/---
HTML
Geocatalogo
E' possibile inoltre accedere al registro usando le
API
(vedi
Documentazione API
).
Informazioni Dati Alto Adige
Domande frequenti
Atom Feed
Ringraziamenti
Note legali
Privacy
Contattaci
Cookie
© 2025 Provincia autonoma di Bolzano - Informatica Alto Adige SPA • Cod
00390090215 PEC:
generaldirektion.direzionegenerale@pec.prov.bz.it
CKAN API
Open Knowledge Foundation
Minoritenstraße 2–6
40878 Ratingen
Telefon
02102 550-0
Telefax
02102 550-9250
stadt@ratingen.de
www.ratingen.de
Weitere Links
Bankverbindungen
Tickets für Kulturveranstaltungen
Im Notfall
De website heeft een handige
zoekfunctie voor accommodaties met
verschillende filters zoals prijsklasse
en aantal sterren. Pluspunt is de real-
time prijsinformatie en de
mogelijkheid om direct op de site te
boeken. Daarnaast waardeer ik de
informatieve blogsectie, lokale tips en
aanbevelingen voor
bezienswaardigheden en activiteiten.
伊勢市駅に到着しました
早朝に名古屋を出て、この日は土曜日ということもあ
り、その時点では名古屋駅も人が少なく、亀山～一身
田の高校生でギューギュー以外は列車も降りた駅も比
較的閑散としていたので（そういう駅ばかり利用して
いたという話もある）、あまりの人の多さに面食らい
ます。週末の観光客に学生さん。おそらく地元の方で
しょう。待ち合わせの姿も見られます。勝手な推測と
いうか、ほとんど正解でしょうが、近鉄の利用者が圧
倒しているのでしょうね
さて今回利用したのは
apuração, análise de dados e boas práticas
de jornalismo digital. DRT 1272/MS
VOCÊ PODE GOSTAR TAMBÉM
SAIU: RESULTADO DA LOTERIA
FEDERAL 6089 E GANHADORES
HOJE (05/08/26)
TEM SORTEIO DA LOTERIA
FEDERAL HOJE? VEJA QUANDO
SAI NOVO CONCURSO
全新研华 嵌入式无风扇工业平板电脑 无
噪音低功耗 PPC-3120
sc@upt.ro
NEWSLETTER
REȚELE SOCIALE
\---
_WHAT YOU SHOULD DO_: Make an exact copy of all the lines above.

_TASK OUTPUT_:
HTML
Geocatalogo
E' possibile inoltre accedere al registro usando le
API
(vedi
Documentazione API
).
Informazioni Dati Alto Adige
Domande frequenti
Atom Feed
Ringraziamenti
Note legali
Privacy
Contattaci
Cookie
© 2025 Provincia autonoma di Bolzano - Informatica Alto Adige SPA • Cod
00390090215 PEC:
generaldirektion.direzionegenerale@pec.prov.bz.it
CKAN API
Open Knowledge Foundation
Minoritenstraße 2–6
40878 Ratingen
Telefon
02102 550-0
Telefax
02102 550-9250
stadt@ratingen.de
www.ratingen.de
Weitere Links
Bankverbindungen
Tickets für Kulturveranstaltungen
Im Notfall
De website heeft een handige
zoekfunctie voor accommodaties met
verschillende filters zoals prijsklasse
en aantal sterren. Pluspunt is de real-
time prijsinformatie en de
mogelijkheid om direct op de site te
boeken. Daarnaast waardeer ik de
informatieve blogsectie, lokale tips en
aanbevelingen voor
bezienswaardigheden en activiteiten.
伊勢市駅に到着しました
早朝に名古屋を出て、この日は土曜日ということもあ
り、その時点では名古屋駅も人が少なく、亀山～一身
田の高校生でギューギュー以外は列車も降りた駅も比
較的閑散としていたので（そういう駅ばかり利用して
いたという話もある）、あまりの人の多さに面食らい
ます。週末の観光客に学生さん。おそらく地元の方で
しょう。待ち合わせの姿も見られます。勝手な推測と
いうか、ほとんど正解でしょうが、近鉄の利用者が圧
倒しているのでしょうね
さて今回利用したのは
apuração, análise de dados e boas práticas
de jornalismo digital. DRT 1272/MS
VOCÊ PODE GOSTAR TAMBÉM
SAIU: RESULTADO DA LOTERIA
FEDERAL 6089 E GANHADORES
HOJE (05/08/26)
TEM SORTEIO DA LOTERIA
FEDERAL HOJE? VEJA QUANDO
SAI NOVO CONCURSO
全新研华 嵌入式无风扇工业平板电脑 无
噪音低功耗 PPC-3120
sc@upt.ro
NEWSLETTER
REȚELE SOCIALE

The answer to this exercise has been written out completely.